HOW TO COMPLETE THIS TASK —
Nothing but the lines from the one containing "Locate an element" through the last line of the data below should be returned, each exactly as it stands, pictures excluded.

[[ PROVIDED DATA open ]]

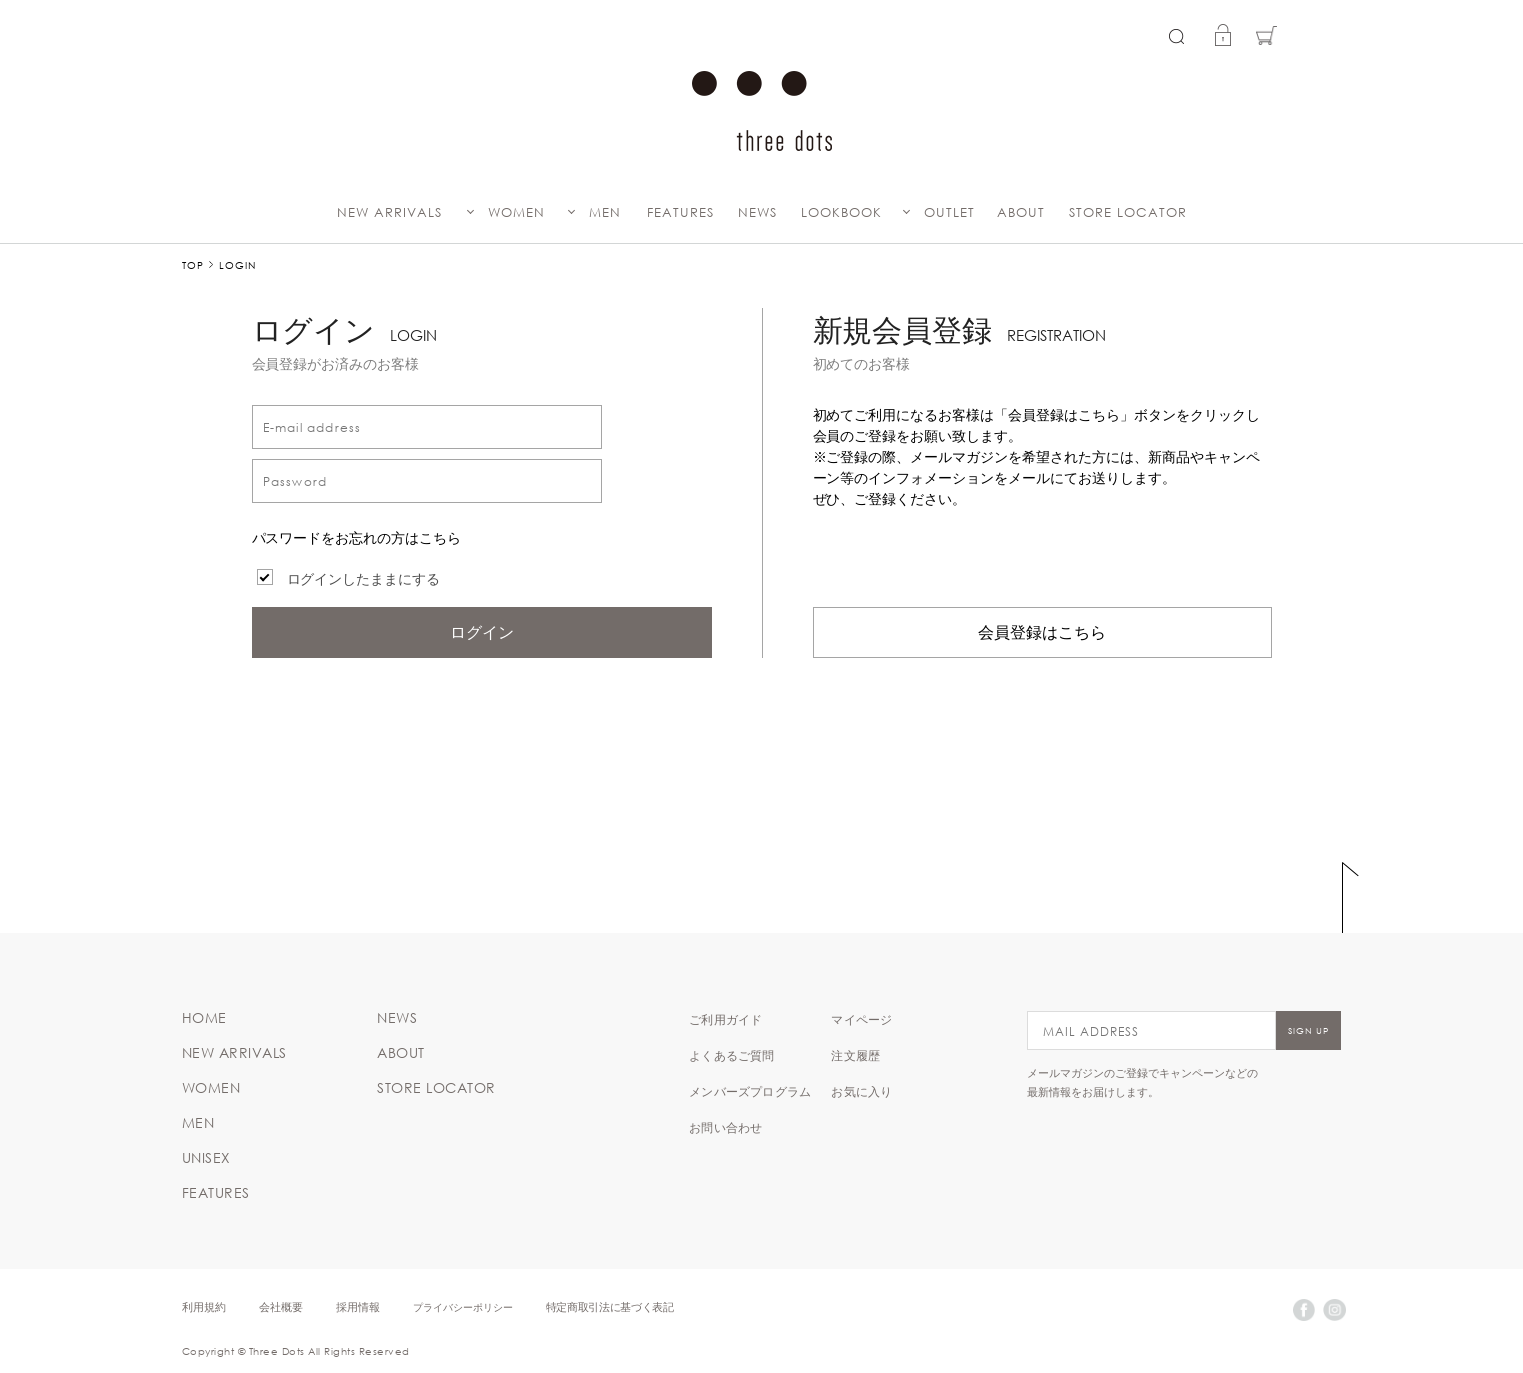 The height and width of the screenshot is (1373, 1523). Describe the element at coordinates (855, 1055) in the screenshot. I see `注文履歴` at that location.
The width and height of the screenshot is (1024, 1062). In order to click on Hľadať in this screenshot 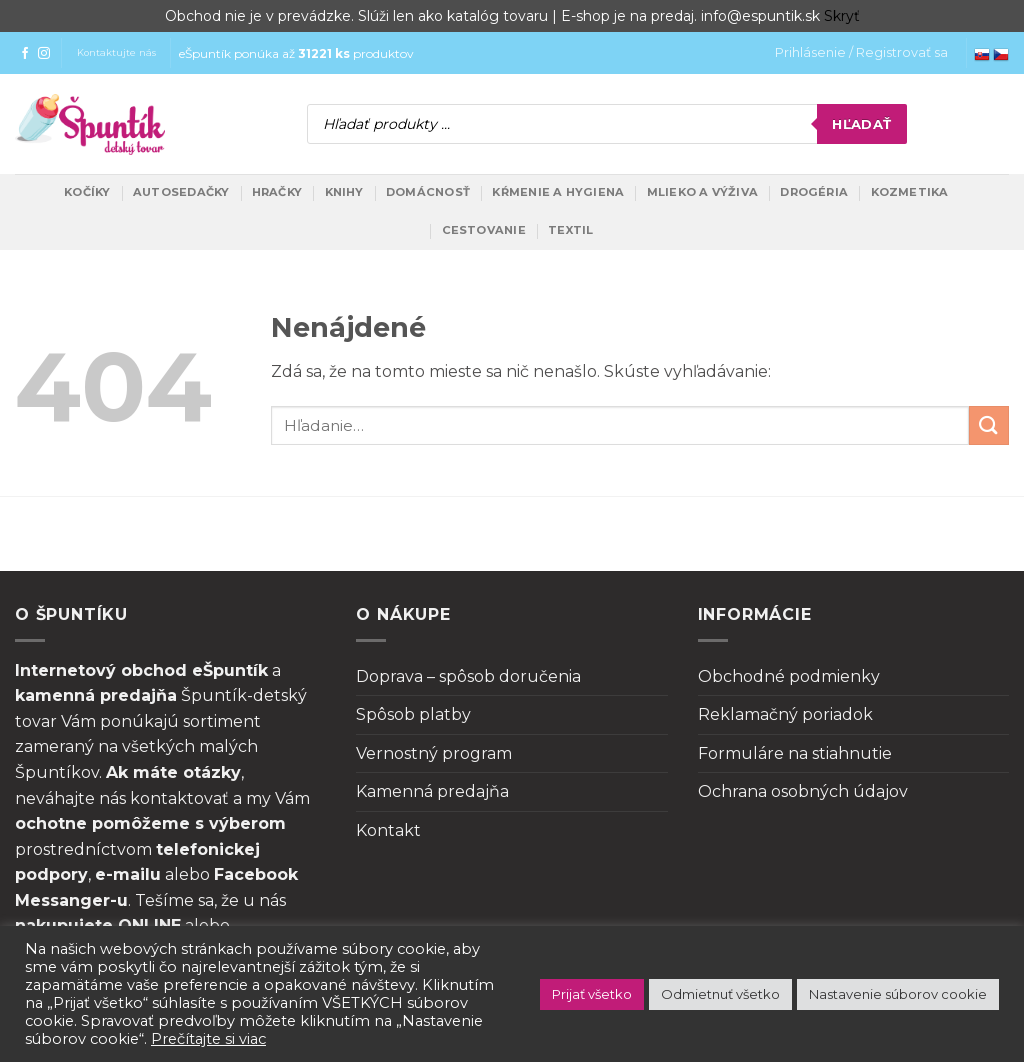, I will do `click(861, 124)`.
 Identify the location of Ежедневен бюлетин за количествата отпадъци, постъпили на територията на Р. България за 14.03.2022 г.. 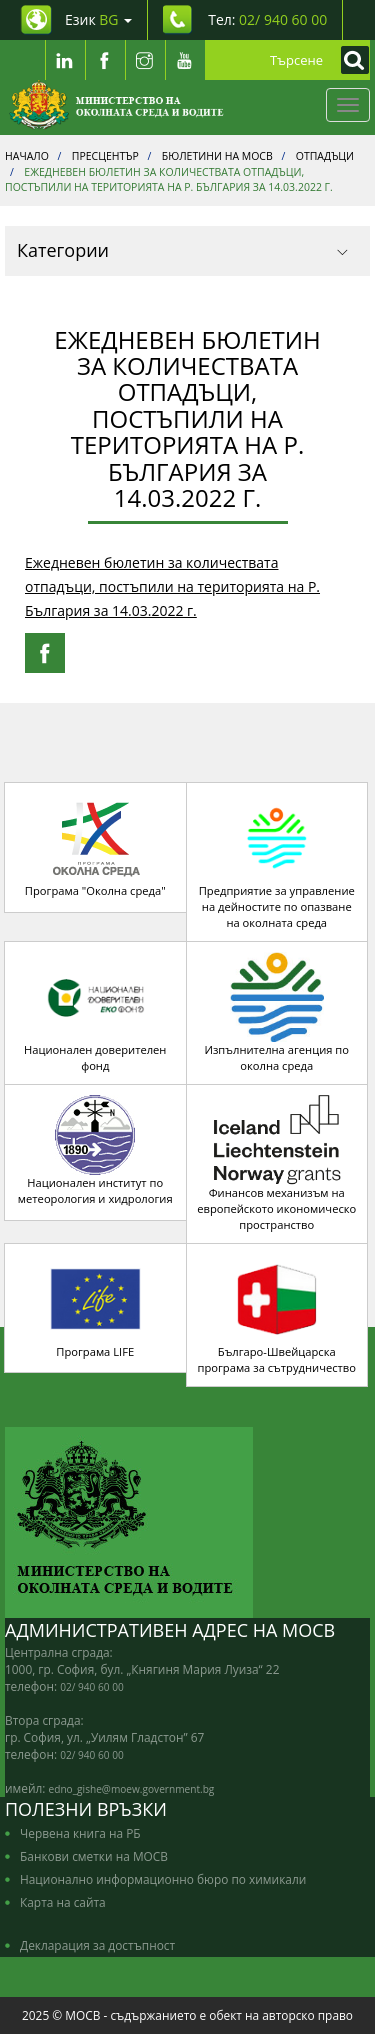
(172, 586).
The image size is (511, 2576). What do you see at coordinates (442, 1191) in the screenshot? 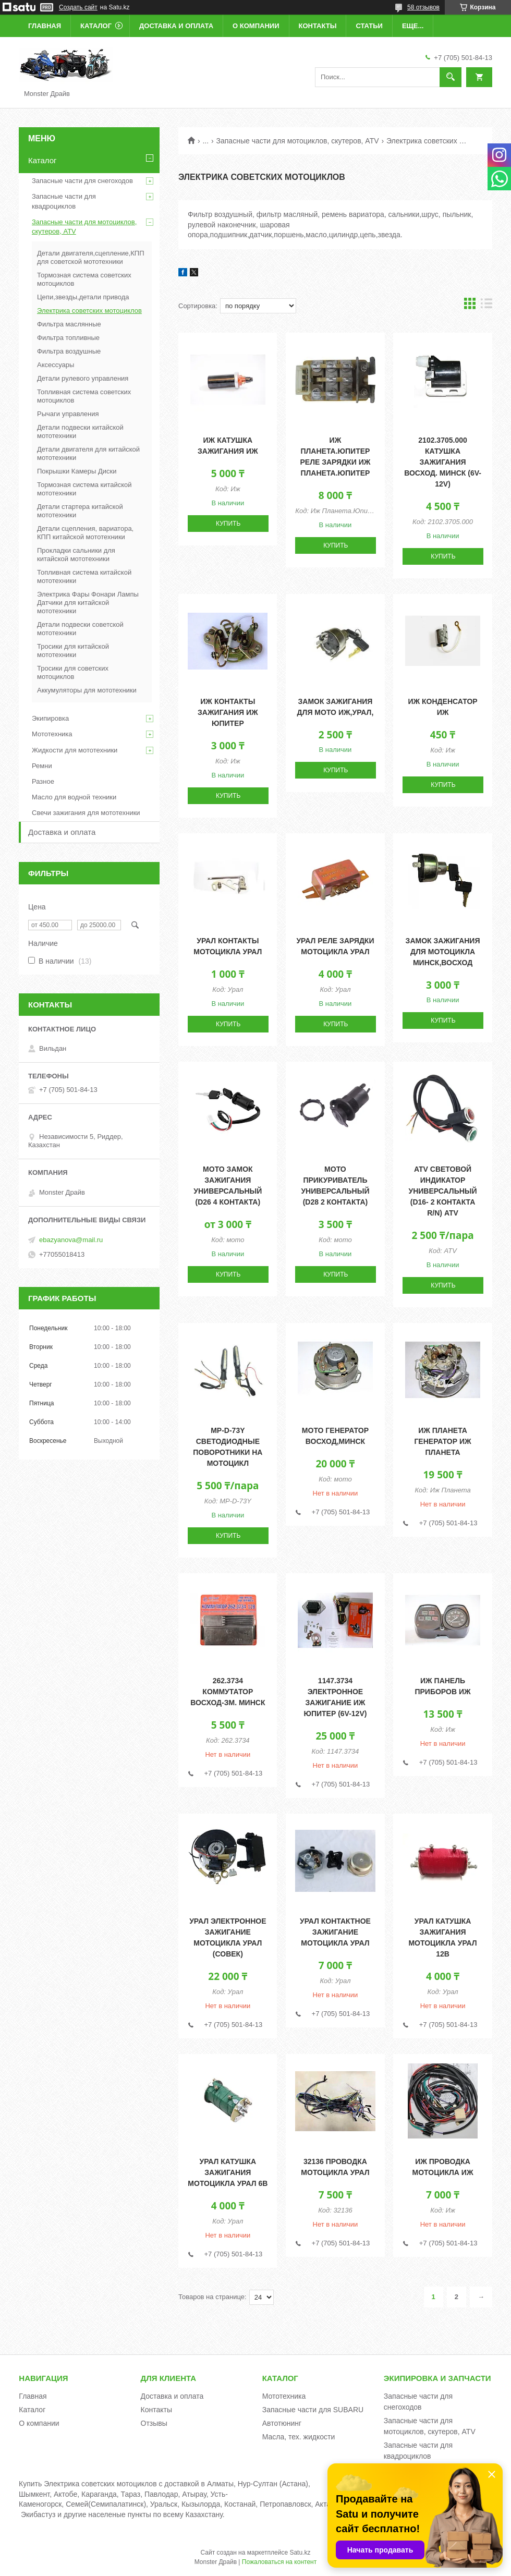
I see `ATV Световой индикатор универсальный (d16- 2 контакта R/N) ATV` at bounding box center [442, 1191].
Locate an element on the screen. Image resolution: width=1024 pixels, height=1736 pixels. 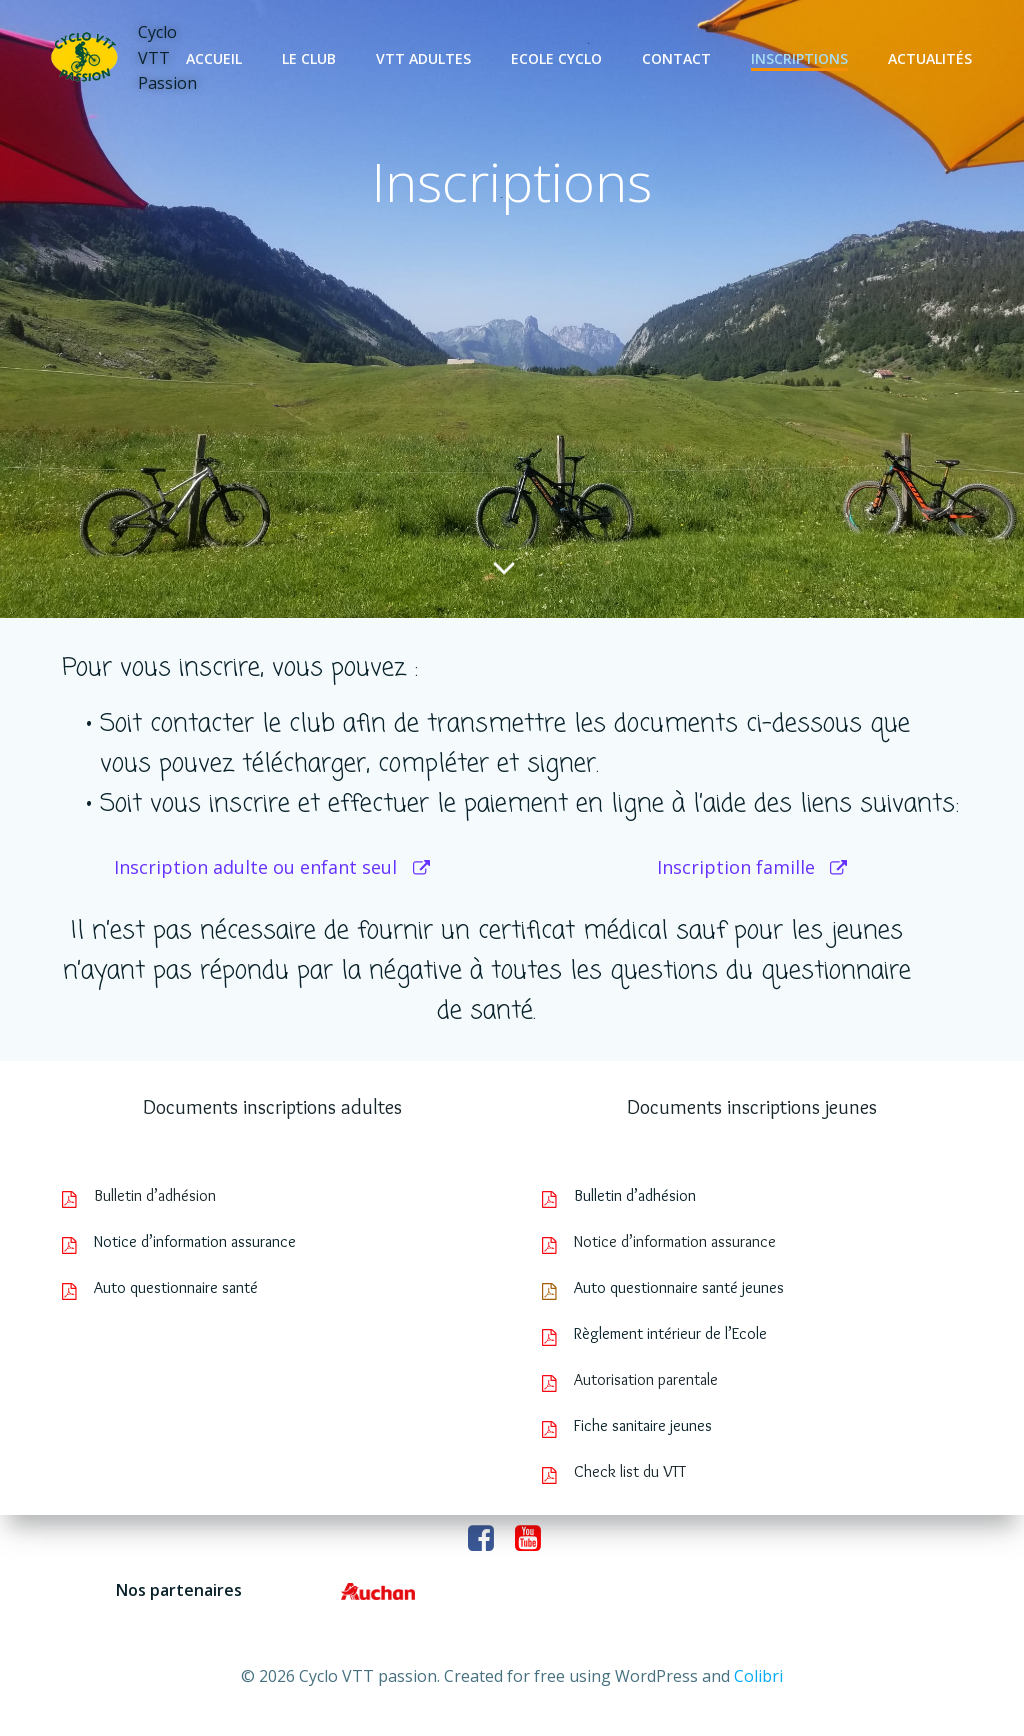
Le club is located at coordinates (309, 58).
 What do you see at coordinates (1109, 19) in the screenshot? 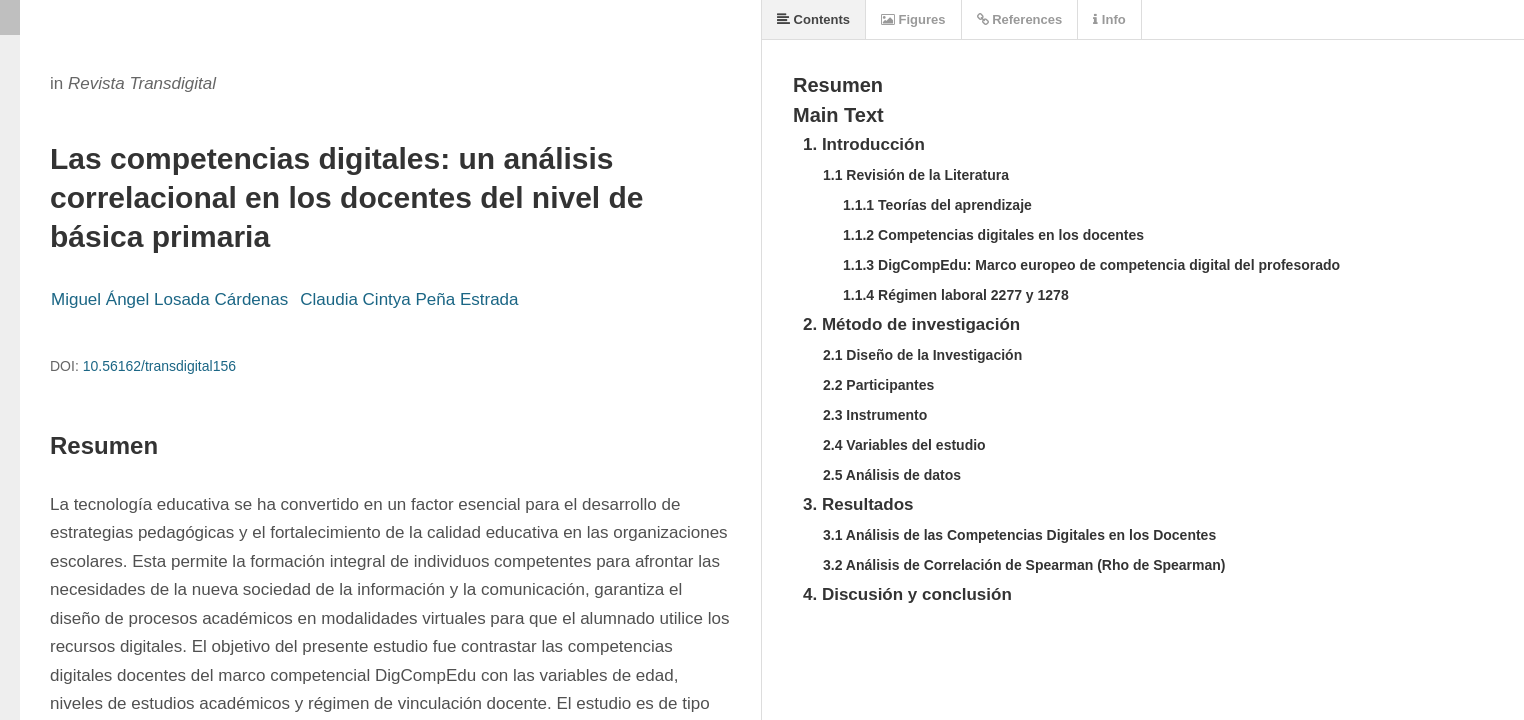
I see `Info` at bounding box center [1109, 19].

[[ PROVIDED DATA closed ]]

ANSWER TO THIS PROBLEM —
Locate an element on the screen. Image resolution: width=1024 pixels, height=1736 pixels. 
Le club is located at coordinates (309, 58).
 What do you see at coordinates (1109, 19) in the screenshot? 
I see `Info` at bounding box center [1109, 19].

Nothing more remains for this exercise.